Amazon Sagemaker endpoint implementation doesn't work accurately.
Hi Team, I am trying to use your model within a sagemaker endpoint ( one 'ml.g5.2xlarge' instance ) as per the script - https://huggingface.co/defog/sqlcoder-7b-2?sagemaker_deploy=true. On using the prompt-
Generate a SQL query to answer [QUESTION]Do we get more sales from customers in New York compared to customers in San Francisco? Give me the total sales for each city, and the difference between the two.[/QUESTION]
Instructions
If you cannot answer the question with the available database schema, return 'I do not know'
Database Schema
The query will run on a database with the following schema:
CREATE TABLE products (
product_id INTEGER PRIMARY KEY, -- Unique ID for each product
name VARCHAR(50), -- Name of the product
price DECIMAL(10,2), -- Price of each unit of the product
quantity INTEGER -- Current quantity in stock
);
CREATE TABLE customers (
customer_id INTEGER PRIMARY KEY, -- Unique ID for each customer
name VARCHAR(50), -- Name of the customer
address VARCHAR(100) -- Mailing address of the customer
);
CREATE TABLE salespeople (
salesperson_id INTEGER PRIMARY KEY, -- Unique ID for each salesperson
name VARCHAR(50), -- Name of the salesperson
region VARCHAR(50) -- Geographic sales region
);
CREATE TABLE sales (
sale_id INTEGER PRIMARY KEY, -- Unique ID for each sale
product_id INTEGER, -- ID of product sold
customer_id INTEGER, -- ID of customer who made purchase
salesperson_id INTEGER, -- ID of salesperson who made the sale
sale_date DATE, -- Date the sale occurred
quantity INTEGER -- Quantity of product sold
);
CREATE TABLE product_suppliers (
supplier_id INTEGER PRIMARY KEY, -- Unique ID for each supplier
product_id INTEGER, -- Product ID supplied
supply_price DECIMAL(10,2) -- Unit price charged by supplier
);
-- sales.product_id can be joined with products.product_id
-- sales.customer_id can be joined with customers.customer_id
-- sales.salesperson_id can be joined with salespeople.salesperson_id
-- product_suppliers.product_id can be joined with products.product_id
Answer
Given the database schema, here is the SQL query that answers [QUESTION]Do we get more sales from customers in New York compared to customers in San Francisco? Give me the total sales for each city, and the difference between the two.[/QUESTION]
[SQL]
The query that the endpoint generates is : SELECT c.city, SUM(s.quantity) AS total_sales, SUM(CASE"}.
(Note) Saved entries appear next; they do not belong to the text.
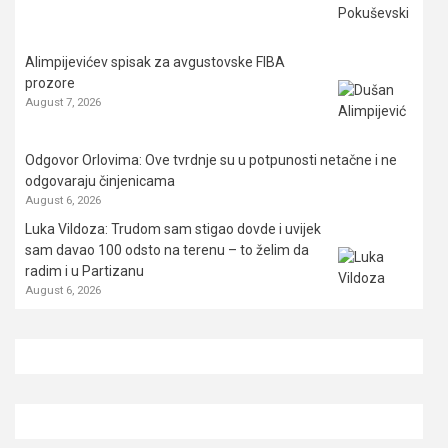
Alimpijevićev spisak za avgustovske FIBA
prozore
August 7, 2026
Odgovor Orlovima: ​Ove tvrdnje su u potpunosti netačne i ne
odgovaraju činjenicama
August 6, 2026
Luka Vildoza: Trudom sam stigao dovde i uvijek
sam davao 100 odsto na terenu – to želim da
radim i u Partizanu
August 6, 2026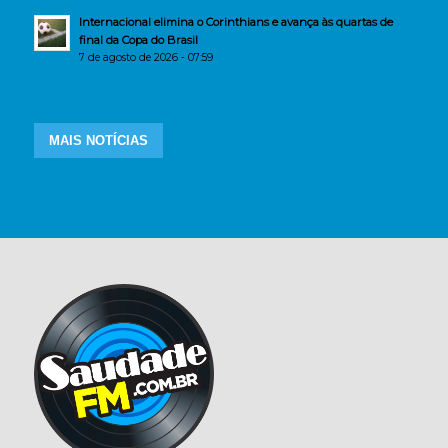
Internacional elimina o Corinthians e avança às quartas de
final da Copa do Brasil
7 de agosto de 2026 - 07:59
MAIS NOTÍCIAS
Any thoughts on what might be going wrong here?
Hi there, please use the prompt in the model card for best results.
We do not use Sagemaker for deployment, so I do not know what issues you have with it here. But seems like you would have to increase the maximum output tokens to get the complete answer – your answer is being prematurely cut off here. I would also recommend using beam search with num beams around 3 or 4, if that's supported by Sagemaker.
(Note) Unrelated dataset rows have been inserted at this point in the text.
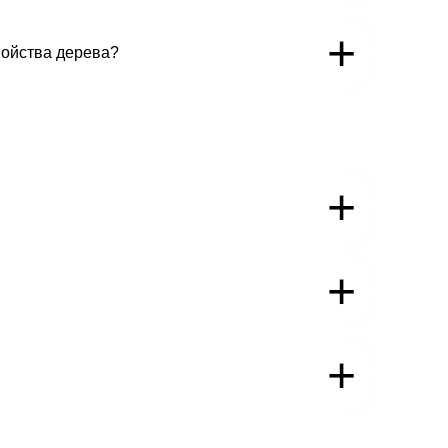
+
войства дерева?
+
+
+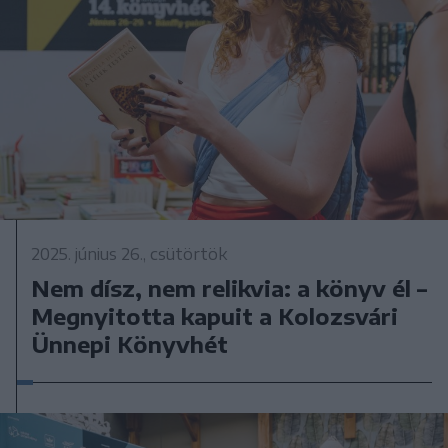
2025. június 26., csütörtök
Nem dísz, nem relikvia: a könyv él –
Megnyitotta kapuit a Kolozsvári
Ünnepi Könyvhét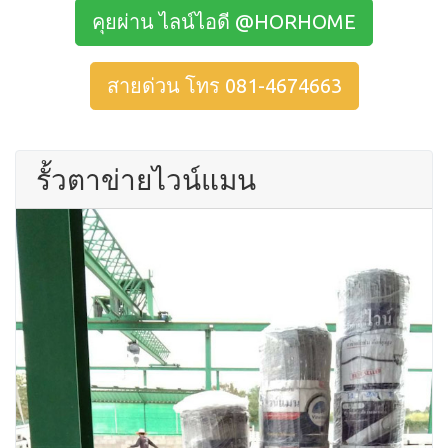
คุยผ่าน ไลน์ไอดี @HORHOME
สายด่วน โทร 081-4674663
รั้วตาข่ายไวน์แมน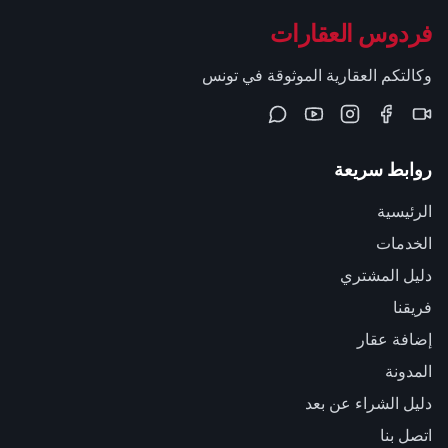
فردوس العقارات
وكالتكم العقارية الموثوقة في تونس
روابط سريعة
الرئيسية
الخدمات
دليل المشتري
فريقنا
إضافة عقار
المدونة
دليل الشراء عن بعد
اتصل بنا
Thanks for the reply @rishdotblog . I am using the same prompt and following the steps provided in your inference.py file (https://github.com/defog-ai/sqlcoder/blob/main/inference.py). To be able to change some model parameter values (num_beams, max_output_tokens), I have changed my strategy a little bit now - if I use the huggingface model hub directly in my sagemaker endpoint (as given in your script https://huggingface.co/defog/sqlcoder-7b-2?sagemaker_deploy=true ), I don't have any control over what model configurations I can pass. However, I can over write the sagemaker handlers for model loading and predictions with my own handlers (inspired from your inference.py) which forces sagemaker to use the configurations I want, similar to the implementation - https://github.com/huggingface/notebooks/blob/main/sagemaker/17_custom_inference_script/sagemaker-notebook.ipynb.
However, I am facing a different error now. I am running out of GPU Memory in my sagemaker endpoint. I am using a ml.g5.2xlarge with GPU memory of 22GB. Do you think your model sqlcoder-7b-2 with 7B parameters needs more GPU memory than 22GB. Any ideas on how I can reduce my GPU memory footprint for inference? The exact error is this-
"com.amazonaws.ml.mms.wlm.WorkerLifeCycle - mms.service.PredictionException: CUDA out of memory. Tried to allocate 64.00 MiB. GPU 0 has a total capacty of 22.20 GiB of which 37.12 MiB is free. Process 10864 has 22.16 GiB memory in use. Of the allocated memory 21.33 GiB is allocated by PyTorch, and 110.89 MiB is reserved by PyTorch but unallocated. If reserved but unallocated memory is large try setting max_split_size_mb to avoid fragmentation. See documentation for Memory Management and PYTORCH_CUDA_ALLOC_CONF : 400"
Any help would be greatly appreciated. Thank you :)
Fig : GPU Memory utilization during inference. Note : You can see the GPU memory utilization is a 100% now.